Python 2.7_first_try_ Crawl Sunshine Movie Net _20161206

Source: Internet
Author: User

I've seen a page element that was parsed with an XPath that was used to create a project crawl page parsing using the Scrapy framework this attempt to match elements with the Select method

1, The entrance crawl page http://www.ygdy8.com/index.html

2, use the module requests (web source Download) BeautifulSoup4 (webpage Parsing)

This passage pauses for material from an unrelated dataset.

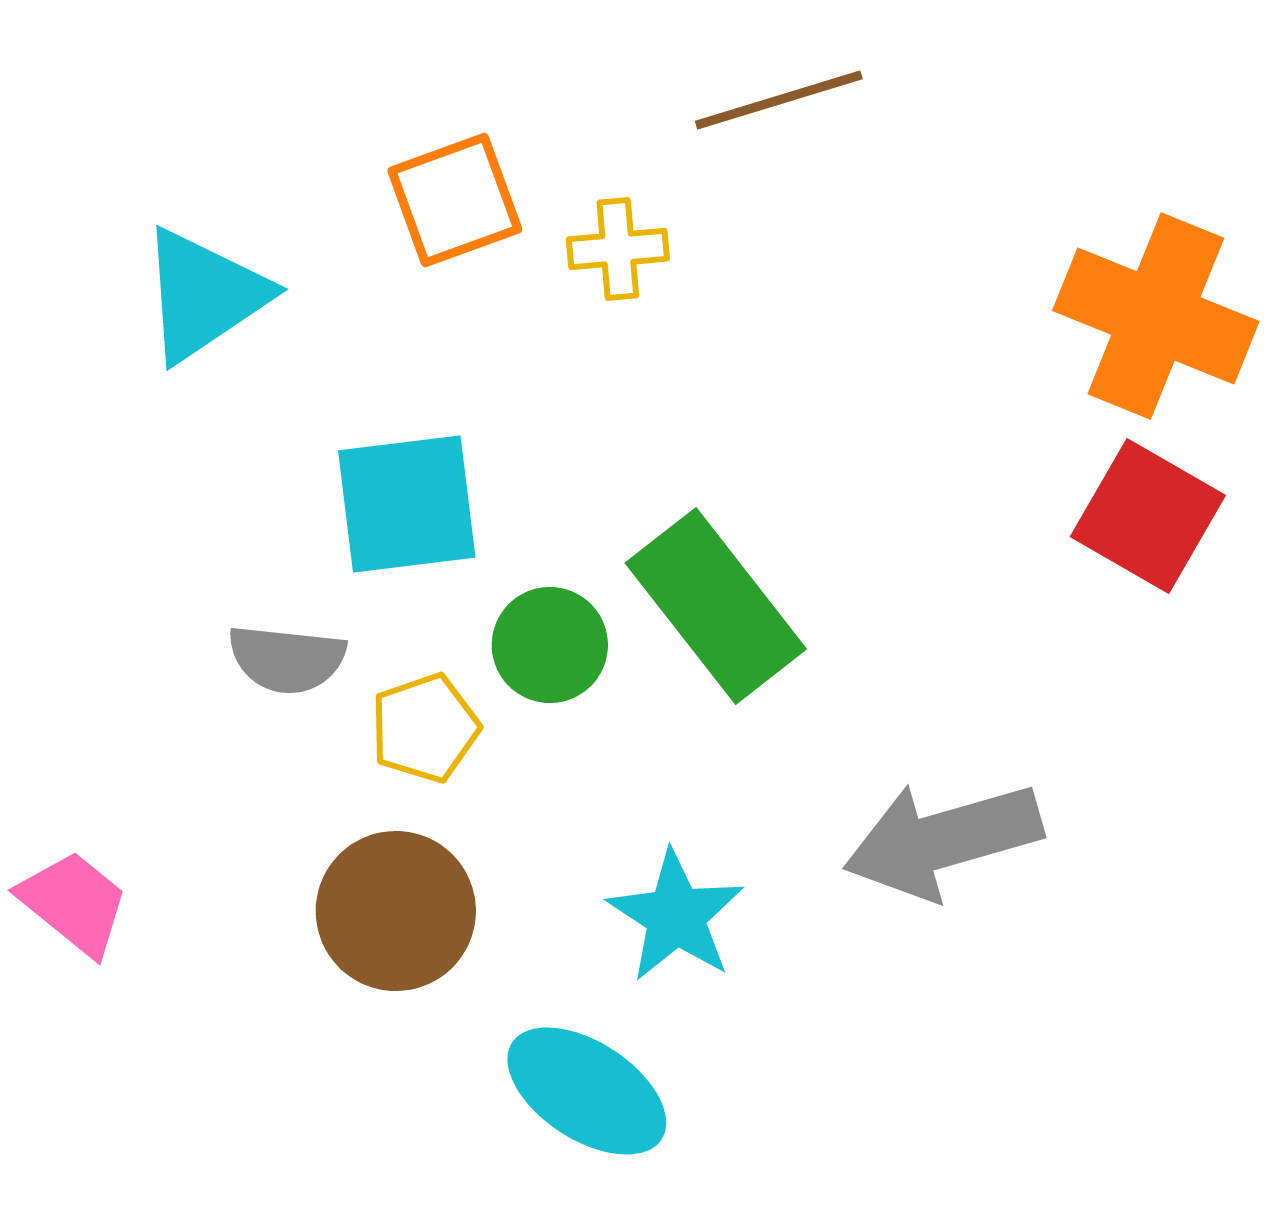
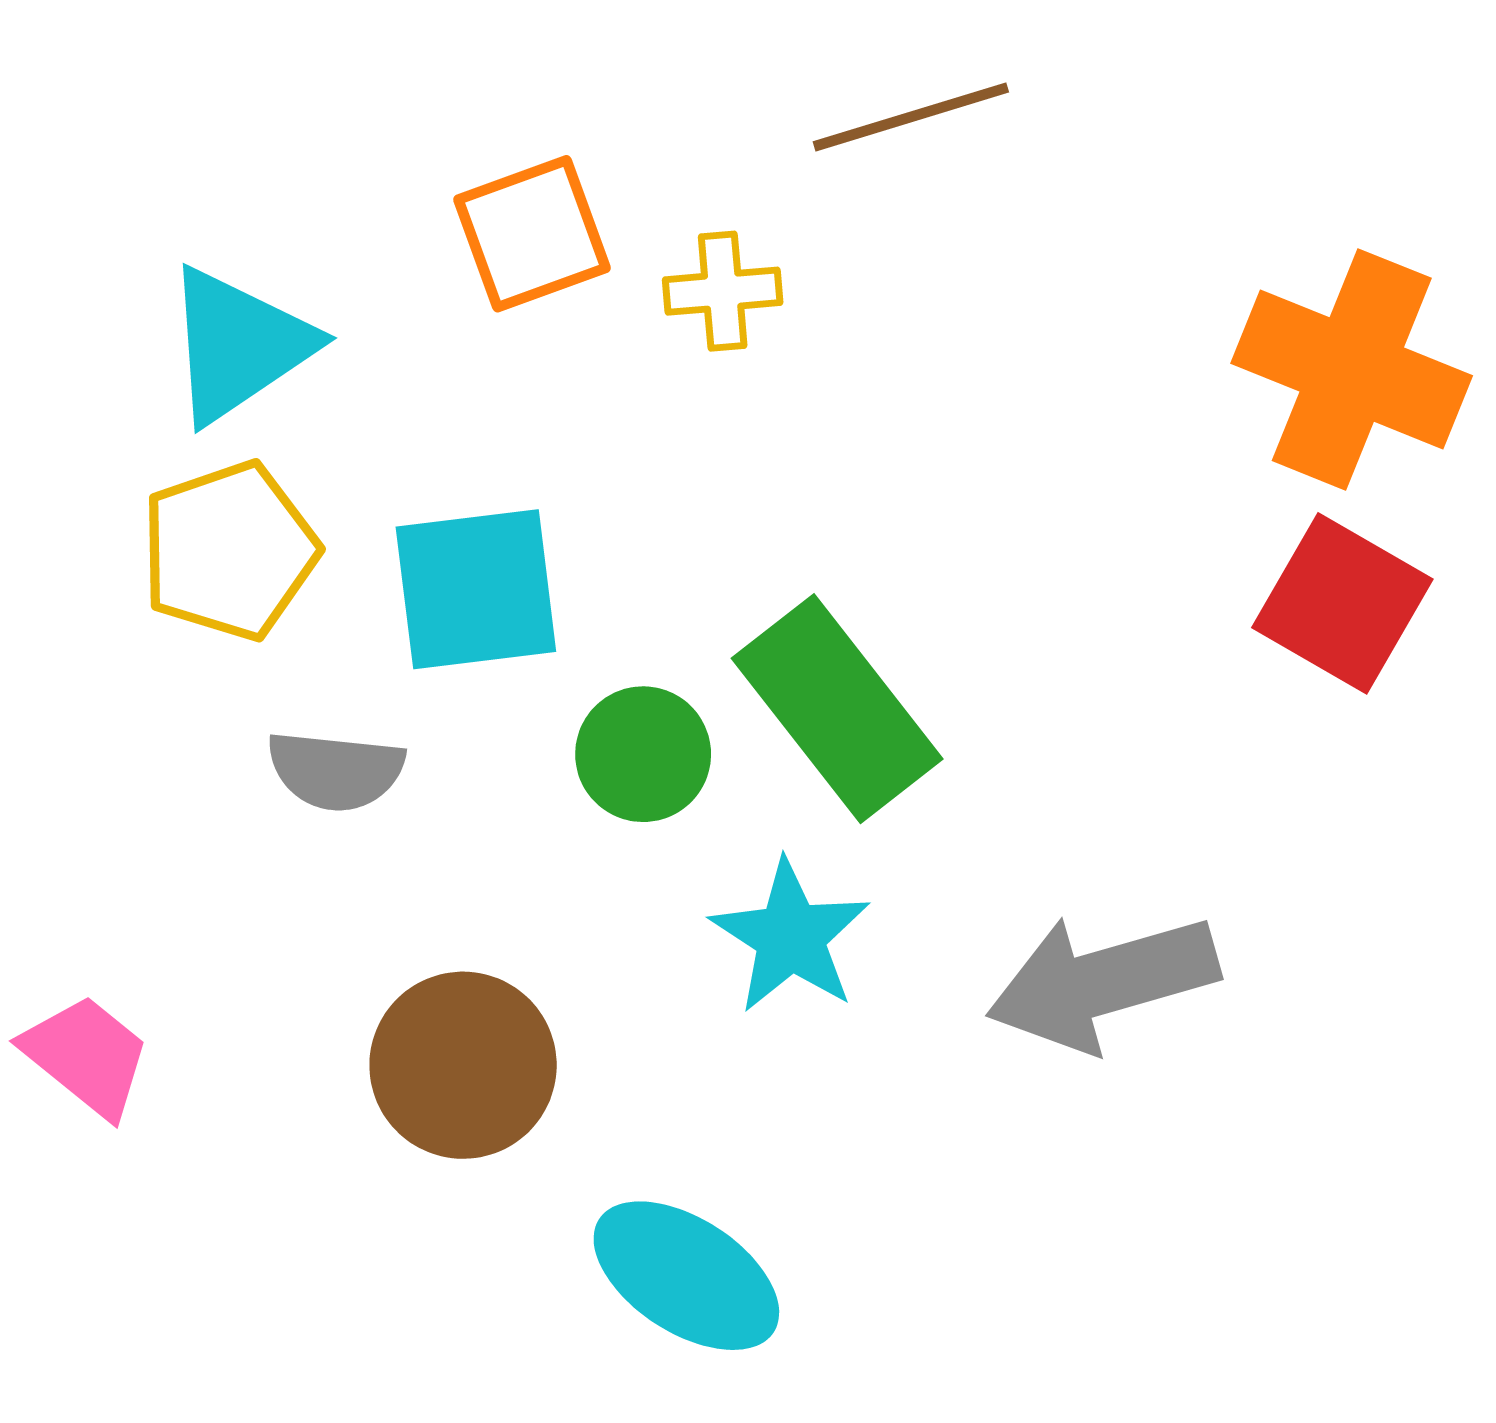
yellow pentagon: (425, 728) -> (229, 551), moved, size x1.4
cyan star: (676, 916) -> (790, 937), moved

3, the Idea: first by the entrance crawl page to get the page above the column and corresponding URL such as

4. Create a menu URL list for loop to parse again to crawl the specific movie title and URL under each level menu

5. problem: the URL under each menu is parsed again because the site content is different select element will appear Non-movie title connection and title

6, next Processing: consider building classes and functions using recursive loop to get the URL and parse

① movie URL to parse again get movie download connection and write to local file

② Remove the Non-movie title that appears in step 5

7, python code

#coding: utf-8import requestsfrom BS4 import beautifulsoup as bs# crawl entry rooturl= "http://www.ygdy8.com/index.html" # Get Web source res=requests.get (rooturl) #网站编码gb2312res. encoding= ' gb2312 ' #网页源码html =res.textsoup=bs (html, ' Html.parser ') Cate_urls = []for Cateurl in Soup.select ('. contain ul li a '): #网站分类标题 cate_name=cateurl.text #分类url to crawl the cat again E_url= "http://www.ygdy8.com/" + cateurl[' href '] cate_urls.append (cate_url) print "site level menu:", cate_name, "menu url:", cate_ url# per menu URL Resolution for I in range (len (cate_urls)): cate_listurl=cate_urls[i] res = requests.get (cate_listurl) Res.enco Ding = ' gb2312 ' html = res.text soup = bs (html, ' html.parser ') print "parsing section" +str (i+1) + "links", cate_urls[i] Conte nturls=[] contents=soup.select ('. co_content8 ul ') [0].select (' a ') #print contents for title in Contents:mo Ivetitle=title.text moiveurl=title[' href '] contenturls.append (moiveurl) print Moivetitle,moiveurlprin T Contenturls

8. Operation Result

Python 2.7_first_try_ Crawl Sunshine Movie Net _20161206

Contact Us

The content source of this page is from Internet, which doesn't represent Alibaba Cloud's opinion; products and services mentioned on that page don't have any relationship with Alibaba Cloud. If the content of the page makes you feel confusing, please write us an email, we will handle the problem within 5 days after receiving your email.

If you find any instances of plagiarism from the community, please send an email to: info-contact@alibabacloud.com and provide relevant evidence. A staff member will contact you within 5 working days.

A Free Trial That Lets You Build Big!

Start building with 50+ products and up to 12 months usage for Elastic Compute Service

  • Sales Support

    1 on 1 presale consultation

  • After-Sales Support

    24/7 Technical Support 6 Free Tickets per Quarter Faster Response

  • Alibaba Cloud offers highly flexible support services tailored to meet your exact needs.